Abstract

During the Oligocene, waxing and waning ice sheets on Antarctica caused global sea level fluctuations, as well as climatic and palaeoenvironmental changes that affected faunal evolution in Europe. The ∼24.7 Ma upper Oligocene lacustrine sediments of Enspel in western Germany have yielded a fossil vertebrate fauna of the Mammal Palaeogene (MP) reference level 28. Here, we present carbon and oxygen isotope analyses of these terrestrial and aquatic vertebrate fossils, enabling us to reconstruct the isotopic composition of the ingested food and water sources and to gain insights into the palaeoclimate and palaeoenvironment.
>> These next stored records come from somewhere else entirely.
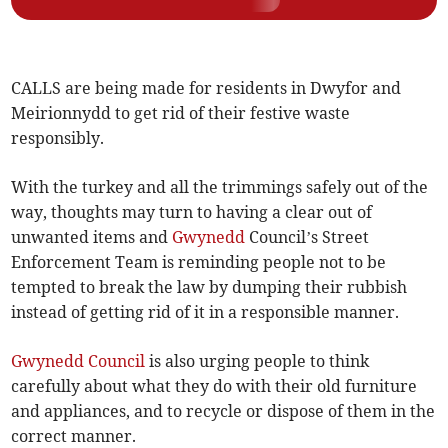
CALLS are being made for residents in Dwyfor and
Meirionnydd to get rid of their festive waste
responsibly.
With the turkey and all the trimmings safely out of the
way, thoughts may turn to having a clear out of
unwanted items and
Gwynedd
Council’s Street
Enforcement Team is reminding people not to be
tempted to break the law by dumping their rubbish
instead of getting rid of it in a responsible manner.
Gwynedd Council
is also urging people to think
carefully about what they do with their old furniture
and appliances, and to recycle or dispose of them in the
correct manner.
The crocodile Diplocynodon has enamel δ13C values above the range expected for a carnivore feeding on terrestrial animals from a C3 plant ecosystem, probably reflecting a diet composed mainly of 13C-enriched aquatic vertebrates from the Enspel Lake. Enamel δ13C values as low as −14 ‰ indicate that the large ungulate mammal Anthracotherium fed in a forested environment around the Enspel maar. Anthracotherium did not predominantly ingest its drinking water from the 18O-enriched lake; Diplocynodon enamel δ18OPO4 values represent a δ18OH2O value of −2 ‰, whereas Anthracotherium enamel gives a δ18OH2O value of −6.9 ± 0.3 ‰. This is inconsistent with a semi-aquatic mode of life for Anthracotherium, but rather suggests that it drank meteoric water, presumably reflecting the late Oligocene precipitation, thus giving a mean annual air temperature (MAT) estimate of 15.0 ± 1.3 °C. This MAT is in good agreement with previous MAT reconstructions based on plant fossils from Enspel and Anthracotherium teeth from slightly younger MP29 fossil sites in Switzerland. We suggest that a MAT of around 15 ± 2 °C prevailed in central Europe during the late Oligocene during MP28 and 29.